Required work → Select from the data all lines with the word "Disk".

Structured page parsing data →
┏━━
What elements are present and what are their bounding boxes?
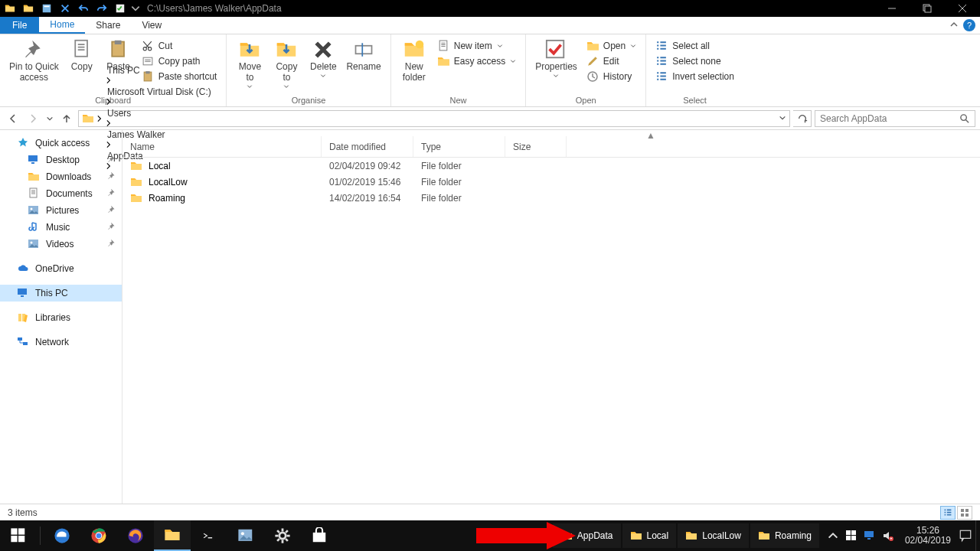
- file-tab[interactable]: File: [0, 17, 39, 34]
- quick-access-toolbar: [0, 0, 141, 17]
- qat-folder2-icon[interactable]: [20, 0, 37, 17]
- file-row[interactable]: LocalLow01/02/2019 15:46File folder: [122, 174, 980, 190]
- svg-rect-33: [961, 509, 964, 512]
- thumbnails-view-button[interactable]: [957, 506, 972, 520]
- new-folder-button[interactable]: New folder: [396, 36, 433, 86]
- qat-folder1-icon[interactable]: [2, 0, 18, 17]
- nav-pinned-pictures[interactable]: Pictures: [0, 202, 122, 219]
- taskbar-explorer[interactable]: [154, 520, 191, 551]
- qat-checklist-icon[interactable]: [112, 0, 129, 17]
- address-dropdown-icon[interactable]: [776, 113, 789, 124]
- taskbar-clock[interactable]: 15:2602/04/2019: [900, 526, 956, 546]
- view-tab[interactable]: View: [131, 17, 172, 34]
- organise-group-label: Organise: [231, 94, 385, 106]
- share-tab[interactable]: Share: [85, 17, 131, 34]
- select-all-button[interactable]: Select all: [651, 39, 739, 53]
- invert-selection-button[interactable]: Invert selection: [651, 70, 739, 83]
- tray-overflow-icon[interactable]: [827, 530, 839, 542]
- back-button[interactable]: [5, 110, 21, 127]
- select-none-button[interactable]: Select none: [651, 54, 739, 68]
- search-box[interactable]: [815, 110, 975, 127]
- breadcrumb-2[interactable]: Users: [105, 108, 214, 119]
- nav-quick-access[interactable]: Quick access: [0, 135, 122, 152]
- edit-button[interactable]: Edit: [582, 54, 641, 68]
- nav-libraries[interactable]: Libraries: [0, 309, 122, 326]
- refresh-button[interactable]: [793, 110, 812, 127]
- taskbar-settings[interactable]: [264, 520, 301, 551]
- properties-button[interactable]: Properties: [531, 36, 582, 83]
- easy-access-button[interactable]: Easy access: [433, 54, 521, 68]
- tray-volume-icon[interactable]: [882, 530, 894, 542]
- file-row[interactable]: Local02/04/2019 09:42File folder: [122, 158, 980, 174]
- system-tray: [821, 530, 900, 542]
- titlebar: C:\Users\James Walker\AppData: [0, 0, 980, 17]
- file-row[interactable]: Roaming14/02/2019 16:54File folder: [122, 190, 980, 206]
- taskbar-photos[interactable]: [227, 520, 264, 551]
- nav-onedrive[interactable]: OneDrive: [0, 260, 122, 277]
- breadcrumb-1[interactable]: Microsoft Virtual Disk (C:): [105, 86, 214, 97]
- new-item-button[interactable]: New item: [433, 39, 521, 53]
- qat-undo-icon[interactable]: [75, 0, 92, 17]
- folder-icon: [130, 160, 142, 172]
- delete-button[interactable]: Delete: [305, 36, 341, 83]
- copy-button[interactable]: Copy: [64, 36, 100, 76]
- taskbar: AppDataLocalLocalLowRoaming 15:2602/04/2…: [0, 520, 980, 551]
- file-list-pane: ▲ Name Date modified Type Size Local02/0…: [122, 130, 980, 504]
- svg-rect-29: [925, 6, 931, 12]
- collapse-ribbon-icon[interactable]: [949, 20, 959, 31]
- pin-icon: [107, 171, 116, 182]
- qat-dropdown-icon[interactable]: [130, 0, 141, 17]
- taskbar-firefox[interactable]: [117, 520, 154, 551]
- nav-pinned-music[interactable]: Music: [0, 219, 122, 236]
- tray-network-icon[interactable]: [864, 530, 876, 542]
- col-date[interactable]: Date modified: [322, 136, 413, 157]
- action-center-icon[interactable]: [959, 529, 972, 543]
- show-desktop-button[interactable]: [975, 520, 980, 551]
- nav-pinned-downloads[interactable]: Downloads: [0, 168, 122, 185]
- minimize-button[interactable]: [874, 0, 910, 17]
- nav-pinned-documents[interactable]: Documents: [0, 185, 122, 202]
- pin-to-quick-access-button[interactable]: Pin to Quick access: [5, 36, 64, 86]
- qat-delete-icon[interactable]: [57, 0, 74, 17]
- taskbar-store[interactable]: [301, 520, 338, 551]
- up-button[interactable]: [58, 110, 75, 127]
- close-button[interactable]: [945, 0, 980, 17]
- tray-defender-icon[interactable]: [845, 530, 858, 542]
- taskbar-window-appdata[interactable]: AppData: [553, 523, 621, 548]
- taskbar-chrome[interactable]: [80, 520, 117, 551]
- maximize-button[interactable]: [910, 0, 945, 17]
- nav-pinned-desktop[interactable]: Desktop: [0, 152, 122, 168]
- forward-button[interactable]: [24, 110, 41, 127]
- col-name[interactable]: Name: [122, 136, 322, 157]
- recent-dropdown-icon[interactable]: [44, 110, 55, 127]
- svg-rect-31: [356, 46, 372, 54]
- taskbar-edge[interactable]: [44, 520, 80, 551]
- qat-properties-icon[interactable]: [38, 0, 55, 17]
- svg-point-32: [416, 41, 424, 49]
- rename-button[interactable]: Rename: [341, 36, 385, 76]
- start-button[interactable]: [0, 520, 37, 551]
- nav-network[interactable]: Network: [0, 334, 122, 350]
- taskbar-window-group: AppDataLocalLocalLowRoaming: [553, 520, 821, 551]
- address-bar[interactable]: This PCMicrosoft Virtual Disk (C:)UsersJ…: [78, 110, 790, 127]
- cut-button[interactable]: Cut: [137, 39, 222, 53]
- help-button[interactable]: ?: [963, 19, 975, 31]
- col-type[interactable]: Type: [413, 136, 505, 157]
- taskbar-terminal[interactable]: [191, 520, 227, 551]
- home-tab[interactable]: Home: [39, 17, 85, 34]
- taskbar-window-local[interactable]: Local: [622, 523, 677, 548]
- column-headers: Name Date modified Type Size: [122, 136, 980, 158]
- details-view-button[interactable]: [940, 506, 956, 520]
- taskbar-window-roaming[interactable]: Roaming: [750, 523, 819, 548]
- copy-to-button[interactable]: Copy to: [268, 36, 305, 94]
- search-input[interactable]: [820, 113, 955, 124]
- nav-this-pc[interactable]: This PC: [0, 285, 122, 302]
- open-button[interactable]: Open: [582, 39, 641, 53]
- taskbar-window-locallow[interactable]: LocalLow: [678, 523, 749, 548]
- qat-redo-icon[interactable]: [93, 0, 110, 17]
- breadcrumb-0[interactable]: This PC: [105, 65, 214, 76]
- history-button[interactable]: History: [582, 70, 641, 83]
- nav-pinned-videos[interactable]: Videos: [0, 236, 122, 253]
- move-to-button[interactable]: Move to: [231, 36, 268, 94]
- col-size[interactable]: Size: [505, 136, 567, 157]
┗━━
Task response →
- breadcrumb-1[interactable]: Microsoft Virtual Disk (C:): [105, 86, 214, 97]
- address-bar[interactable]: This PCMicrosoft Virtual Disk (C:)UsersJ…: [78, 110, 790, 127]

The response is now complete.